Quality Control

Note that this summary carries on from the Loading data page.

The cleaning module contains several tools that help to remove erroneous data - profiles or points. These filters can be applied globally (IQR and standard devation limits), vertically (running average filters) or horizontally (horizontal filters on gridded data only).

There are also two approaches one can use to clean data: 1) filtering out bad points/dives; 2) smoothing data.

Original Data

Below we use salinity to demonstrate the different functions available to users.

dives = dat.dives
depth = dat.depth
salt = dat.salinity_raw

x = np.array(dives)  # ensures these are arrays
y = np.array(depth)

gt.plot(dives, depth, salt, cmap=cmo.haline, robust=True)
plt.xlim(50, 150)
plt.title('Original Data')
plt.show()

png

Global filtering: outlier limits (IQR & STD)

These functions find upper and lower limits for data outliers using interquartile range and standard deviations of the entire dataset. Multipliers can be set to make the filters more or less strict

salt_iqr = gt.cleaning.outlier_bounds_iqr(salt, multiplier=1.5)
salt_std = gt.cleaning.outlier_bounds_std(salt, multiplier=1.5)

# Plotting
gt.plot(x, y, salt_iqr, cmap=cmo.haline, robust=True)
plt.title('Outlier Bounds IQR Method')
plt.xlim(50,150)

gt.plot(x, y, salt_std, cmap=cmo.haline, robust=True)
plt.title('Outlier Bounds Stdev Method')
plt.xlim(50,150)

plt.show()

png png

Horizontal filtering: differential outliers

Erroneous measurements often occur sequentially - i.e. in the vertical. The vertical filtering approaches would thus miss any outliers as rolling windows are often used. It is thus useful to have an approach that compares dives in the horizontal. The horizontal_diff_outliers first grids data and then calculates where gradients (rolling mean - measurement) are outliers (same as outlier_bounds_std). If a certain fraction of measurements in a dive exceed the threshold, then that dive is deemed a bad dive. The example below shows three dives that have anomalous measurements. These fall well within the global bounds of acceptable data, but horizontally that are masked out.

salt_horz = gt.cleaning.horizontal_diff_outliers(
    x, y, salt,
    multiplier=3,
    depth_threshold=400,
    mask_frac=0.1
)

gt.plot(x, y, salt, cmap=cmo.haline)
plt.title('Original dataset')
plt.xlim(150,250)
plt.show()

gt.plot(x, y, salt_horz, cmap=cmo.haline)
plt.title('Horizontal Differential Outliers removed')
plt.xlim(150,250)
plt.show()

png png

Vertical smoothing approaches

Despiking

This approach was used by Briggs et al. (2010).

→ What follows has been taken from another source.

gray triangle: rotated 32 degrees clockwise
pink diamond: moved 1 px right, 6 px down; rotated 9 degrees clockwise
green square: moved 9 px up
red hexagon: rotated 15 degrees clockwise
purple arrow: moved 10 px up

The idea is to apply a rolling filter to the data (along the time dimension). This forms the baseline. The difference from the original data are spikes.

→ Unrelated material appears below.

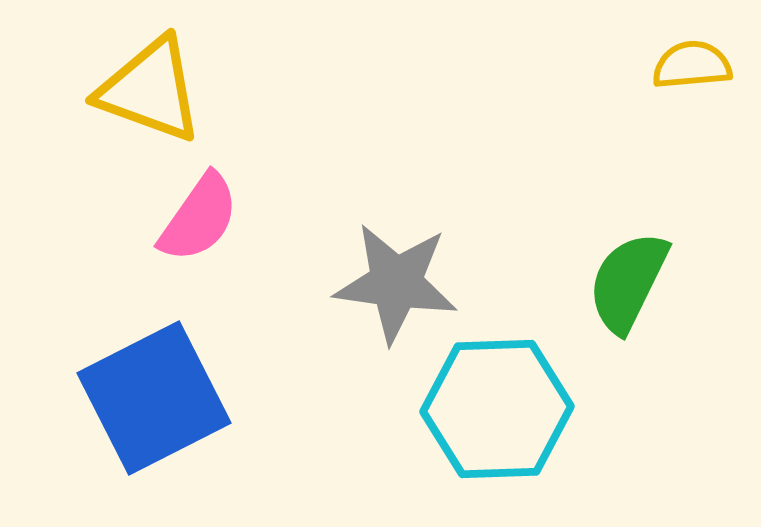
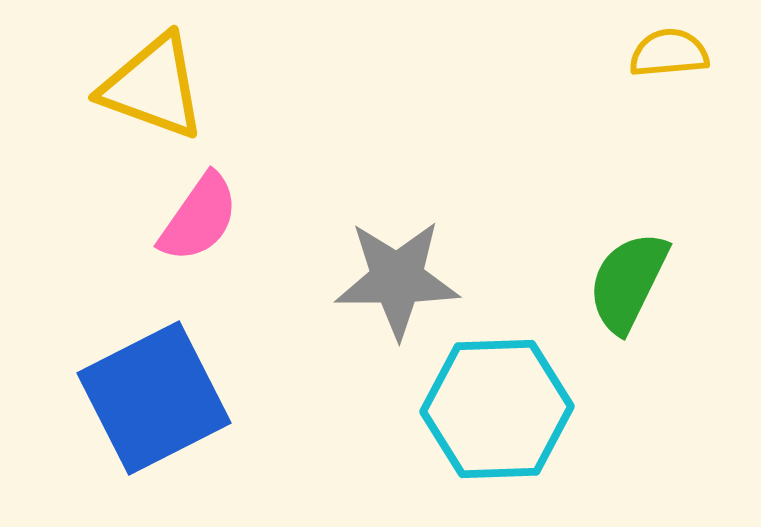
yellow semicircle: moved 23 px left, 12 px up
yellow triangle: moved 3 px right, 3 px up
gray star: moved 1 px right, 4 px up; rotated 8 degrees counterclockwise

There are two rolling filters that can be applied to the data. The median approach is the equivalent of a rolling median. The minmax approach first applies a rolling minimum and then rolling maximum to data. This is useful particularly for optics data where spikes are particles in the water column and are not normally distributed.

In the case of salinity, the median approach is likely best, as “spikes” would be positive and negative (Gaussian distribution).

salt_base, salt_spike = gt.cleaning.despike(salt, window_size=5, spike_method='median')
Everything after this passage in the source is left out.